なぜ四天王の一人であるカプカ・タイガーの子供がこんな普通の農場にいるんだ。
どう考えてもこんなところに直接来るような立場じゃないだろう。
いや、そんなことを考えている場合じゃない。
まずは知らないふりだ。知らないふりをしてこの場を乗り越えるんだ!
「こんにちは、ノールさん。その子はお客さんですか?」
「ええと、こんにちは、ナイトさん。ええと、この子はルルちゃん。知人の子なんだけど、職業体験? みたいなものを家でやって欲しいと言われて、明日からうちで働くことになったわ。ここはいつも人手が足りないから……ねぇ」
ノールさんがぎこちない笑みを浮かべながら説明した。
そうか、そうなったのか。どうやらギャルルは危険なところに一人で入った罰として、この農場の仕事を手伝うよう命令されたらしい。

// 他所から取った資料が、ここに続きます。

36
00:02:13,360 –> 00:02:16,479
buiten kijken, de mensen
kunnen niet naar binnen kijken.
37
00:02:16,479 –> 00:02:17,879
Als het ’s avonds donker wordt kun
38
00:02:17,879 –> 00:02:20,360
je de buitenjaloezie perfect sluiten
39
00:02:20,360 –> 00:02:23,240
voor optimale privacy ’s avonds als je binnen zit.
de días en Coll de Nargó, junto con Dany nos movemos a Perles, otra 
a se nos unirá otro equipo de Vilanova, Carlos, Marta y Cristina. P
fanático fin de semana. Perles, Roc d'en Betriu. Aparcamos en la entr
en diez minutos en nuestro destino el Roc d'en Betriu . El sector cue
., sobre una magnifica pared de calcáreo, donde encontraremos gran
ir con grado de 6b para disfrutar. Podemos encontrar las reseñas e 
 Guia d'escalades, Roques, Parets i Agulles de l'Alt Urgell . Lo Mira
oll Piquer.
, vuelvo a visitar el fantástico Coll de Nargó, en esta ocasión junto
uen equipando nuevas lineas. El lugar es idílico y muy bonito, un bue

この魔界にキツい仕事は山ほどあるけど、ミノタウロス農場の仕事ほど汚くて辛い仕事は滅多にない。
領主の子として領民の暮らしがどのようなものか勉強にもなるだろうし、罰としてはちょうどよかったのだろう。それに、ここは獣人王カプカの領地だから、監視もしやすいだろうし。
それにしても知人の子って、おおよそ他人に言うなと口止めでもされたのだろうか。
ノールさんが言ったギャルルの用件が何なのかはわからないが、とりあえず最初に思った通り知らないふりをしよう。

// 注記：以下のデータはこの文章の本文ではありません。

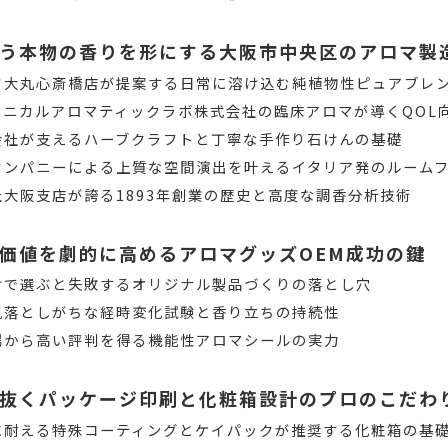
う本物の香りを形にする大阪市中央区のアロマ製
フ大丸心斎橋店が提案する日常に溶け込む純植物性ピュアブレ
リニカルアロマティックラボ株式会社の臨床アロマが導くQOL
会社が支えるハーブクラフトと丁寧な手作り石けんの基礎
カンパニーによる上質な空間演出を叶えるイタリア発のルーム
大阪支店が誇る1893年創業の歴史と高度な調香分析技術
価値を劇的に高めるアロマグッズOEM成功の鍵
けで選ぶと失敗するオリジナル製品づくりの落とし穴
見落としがちな経時変化試験と香り立ちの持続性
場から高い評判を得る機能性アロマシールの実力
抜くパッケージ印刷と化粧箱設計のプロのこだわ
に耐える特殊コーティングとケイパックが推奨する化粧箱の基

「そうですか、あ、ノールさん。ミノタウロスの乳を追加でいただきたいのですが、お願いしてもいいですか」
「ええ、いいわ! 今すぐ持ってくるね!」
俺の頼みにノールさんが待っていたかのように席を立ち、応接室から出て行った。
客を一人にするわけにもいかず座っていただけで、領主の娘であるギャルルと一緒にいるのは彼女にとってもかなり負担だったらしい。
この先、ギャルルと一緒に仕事をしなくちゃいけないだろうに。 ノールさん、心配だな。
「……」
ノールさんが部屋を出ると、部屋が静かになった。
前日と違って今日はベベも昼寝をしていたのでなおさら。
椅子に座ってお茶を飲んでいると、同じテーブルに座っているギャルルとバッタリと目が合った。